Étant donné que sur les chemins la voie est tout particulièrement légère, on serait tenté de penser que ce sont les chiens les plus fins de nez qui sont les plus brillants sur le chemin. Il n'en est rien. Vous avez une très grande majorité de chien, très fins de nez qui n'ont pas l'idée de s'appliquer à chercher la voie sur un chemin. Au contraire, d'autres chiens notoirement moins fins de nez, comme poussés par un instinct particulier ou par une aptitude spéciale, se collent le nez sur la route, y découvrent la voie et la suivent, avec une apparente facilité. J'ai eu des chiens très fins de nez, très intelligents, excellents meneurs, qui ne s'intéressaient nullement aux chemins. J'ai essayé maintes et maintes fois de les faire sentir sur les chemins. Peine perdue. Ils refusaient des s'appliquer.

Il y a vraiment quelque chose de très curieux dans cette spécialité ... que certaines circonstances peuvent contrarier sans qu'on s'explique pourquoi.

J'ai eu une briquette à poils durs, excellente à tous points, de vue et meneuse incomparable, parfaite sur le chemin. Eh bien ! si elle n'était pas en tête au moment ou se produisait le défaut, elle se désintéressait complètement de la recherche de la voie sur le chemin.

J'ai connu, avant la guerre de 1914, deux briquettes appartenant à un boucher de campagne, excellentes meneuses et très vites, et qui, abandonnées à elles-mêmes, ont forcé de nombreux lièvres pendant la guerre. Aucune d'elles ne faisait le chemin, mais elles avaient imaginé un truc pour retrouver la voie.

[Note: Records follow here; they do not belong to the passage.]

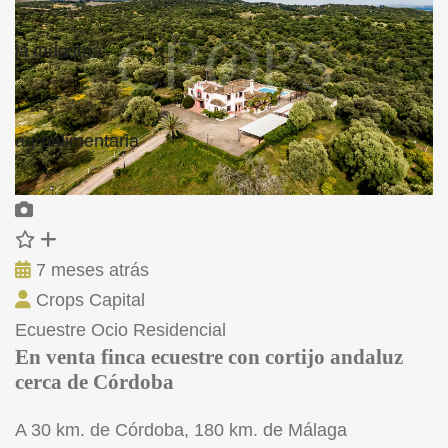
7 meses atrás
Crops Capital
Ecuestre
Ocio
Residencial
En venta finca ecuestre con cortijo andaluz
cerca de Córdoba
A 30 km. de Córdoba, 180 km. de Málaga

Elles suivaient, chacune d'un côté, les champs en bordure de la route. Si cela ne réussissait pas dans un sens, elles recommençaient dans le sens opposé. Aujourd'hui, je le répète, sur les routes goudronnées, on ne peut guère relever les défauts qu'en adoptant le système des deux briquettes. Mais cela n'empêche pas que, si vous ayez un bon chien de chemin, vous devez vous estimer heureux, vous devez le garder précieusement, et, si vous en connaissez un vrai de vrai à vendre, achetez-le bien vite ! S'il est du même train que les vôtres ... et même si vous en possédez déjà un !

Paul DAUBIGNÉ.

(1) Voir Le Chasseur Français de mai et juin 1952.